• Problem statement:
Repeat only the lines below from the one containing "Lieferzeit: 30 - 40 Tage" through the one containing "geht es für", inclusive, exactly as written.

■ ■ ■ ■ ■

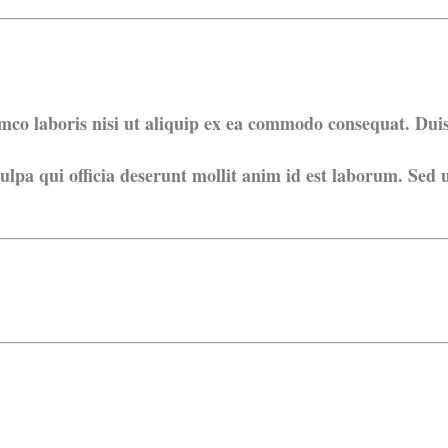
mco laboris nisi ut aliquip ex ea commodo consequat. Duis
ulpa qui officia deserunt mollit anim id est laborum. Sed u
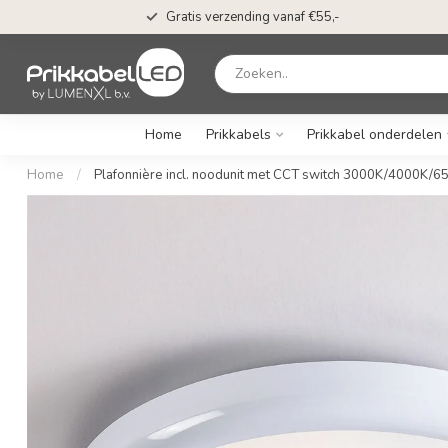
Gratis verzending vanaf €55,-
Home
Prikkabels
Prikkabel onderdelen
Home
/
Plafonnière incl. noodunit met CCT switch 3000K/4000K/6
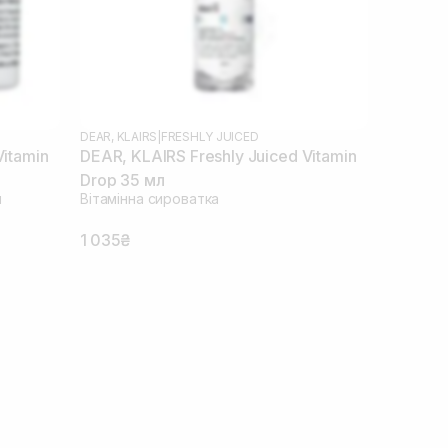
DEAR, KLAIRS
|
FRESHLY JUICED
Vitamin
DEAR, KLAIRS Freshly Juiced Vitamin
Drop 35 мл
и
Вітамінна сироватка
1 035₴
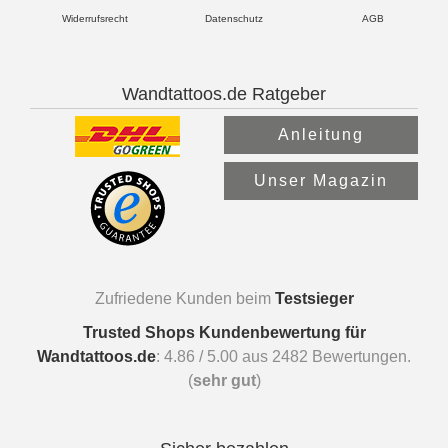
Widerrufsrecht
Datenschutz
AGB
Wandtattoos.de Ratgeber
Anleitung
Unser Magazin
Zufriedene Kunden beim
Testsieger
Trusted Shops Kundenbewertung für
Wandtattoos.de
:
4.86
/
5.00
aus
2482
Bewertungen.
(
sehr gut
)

■ ■ ■ ■ ■

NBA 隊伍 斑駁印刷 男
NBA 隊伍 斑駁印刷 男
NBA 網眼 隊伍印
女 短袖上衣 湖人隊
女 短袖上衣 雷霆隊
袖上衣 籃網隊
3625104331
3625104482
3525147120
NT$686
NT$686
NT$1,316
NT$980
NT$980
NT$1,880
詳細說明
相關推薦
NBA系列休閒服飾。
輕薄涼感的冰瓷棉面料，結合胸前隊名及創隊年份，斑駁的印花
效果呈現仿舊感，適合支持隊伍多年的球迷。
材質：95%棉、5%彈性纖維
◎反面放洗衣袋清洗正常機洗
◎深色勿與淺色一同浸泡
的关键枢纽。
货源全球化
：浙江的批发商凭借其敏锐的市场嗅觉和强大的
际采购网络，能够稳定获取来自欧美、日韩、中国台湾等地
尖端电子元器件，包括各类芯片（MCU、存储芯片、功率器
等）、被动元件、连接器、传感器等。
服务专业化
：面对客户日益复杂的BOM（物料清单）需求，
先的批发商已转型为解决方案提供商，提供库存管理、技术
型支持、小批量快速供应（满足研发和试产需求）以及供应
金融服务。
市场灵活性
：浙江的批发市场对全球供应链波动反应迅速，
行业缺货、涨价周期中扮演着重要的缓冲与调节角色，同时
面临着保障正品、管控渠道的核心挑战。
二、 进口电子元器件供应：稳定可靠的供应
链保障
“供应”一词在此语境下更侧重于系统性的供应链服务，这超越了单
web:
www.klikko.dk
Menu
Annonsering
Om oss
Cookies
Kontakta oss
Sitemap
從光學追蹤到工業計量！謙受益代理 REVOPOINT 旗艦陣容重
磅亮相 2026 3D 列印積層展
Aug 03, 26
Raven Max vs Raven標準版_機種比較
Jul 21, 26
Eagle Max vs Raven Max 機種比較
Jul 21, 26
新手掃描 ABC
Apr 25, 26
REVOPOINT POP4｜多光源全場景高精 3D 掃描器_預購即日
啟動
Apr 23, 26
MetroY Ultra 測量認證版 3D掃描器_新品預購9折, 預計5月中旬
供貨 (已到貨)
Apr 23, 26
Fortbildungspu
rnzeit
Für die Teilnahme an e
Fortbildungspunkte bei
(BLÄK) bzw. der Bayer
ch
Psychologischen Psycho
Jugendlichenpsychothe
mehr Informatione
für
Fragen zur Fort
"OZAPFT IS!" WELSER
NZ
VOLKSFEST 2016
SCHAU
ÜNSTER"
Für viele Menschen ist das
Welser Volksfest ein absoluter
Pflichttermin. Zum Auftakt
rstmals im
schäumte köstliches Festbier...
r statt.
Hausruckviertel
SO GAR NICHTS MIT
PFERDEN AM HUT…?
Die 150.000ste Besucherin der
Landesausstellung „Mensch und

■ ■ ■ ■ ■

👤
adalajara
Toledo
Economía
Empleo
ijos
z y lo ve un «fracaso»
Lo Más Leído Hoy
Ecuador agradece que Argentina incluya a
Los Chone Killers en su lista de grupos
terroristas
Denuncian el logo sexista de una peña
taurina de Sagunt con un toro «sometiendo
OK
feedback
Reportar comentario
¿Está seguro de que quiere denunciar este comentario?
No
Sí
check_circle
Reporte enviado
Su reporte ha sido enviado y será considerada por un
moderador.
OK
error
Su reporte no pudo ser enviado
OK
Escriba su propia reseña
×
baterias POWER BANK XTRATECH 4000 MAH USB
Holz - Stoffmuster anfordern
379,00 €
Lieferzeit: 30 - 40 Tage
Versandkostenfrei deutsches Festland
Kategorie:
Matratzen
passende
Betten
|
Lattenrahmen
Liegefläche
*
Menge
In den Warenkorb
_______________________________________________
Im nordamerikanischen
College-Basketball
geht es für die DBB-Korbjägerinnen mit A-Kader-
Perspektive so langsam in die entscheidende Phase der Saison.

■ ■ ■ ■ ■

• Response:
Lieferzeit: 30 - 40 Tage
Versandkostenfrei deutsches Festland
Kategorie:
Matratzen
passende
Betten
|
Lattenrahmen
Liegefläche
*
Menge
In den Warenkorb
_______________________________________________
Im nordamerikanischen
College-Basketball
geht es für die DBB-Korbjägerinnen mit A-Kader-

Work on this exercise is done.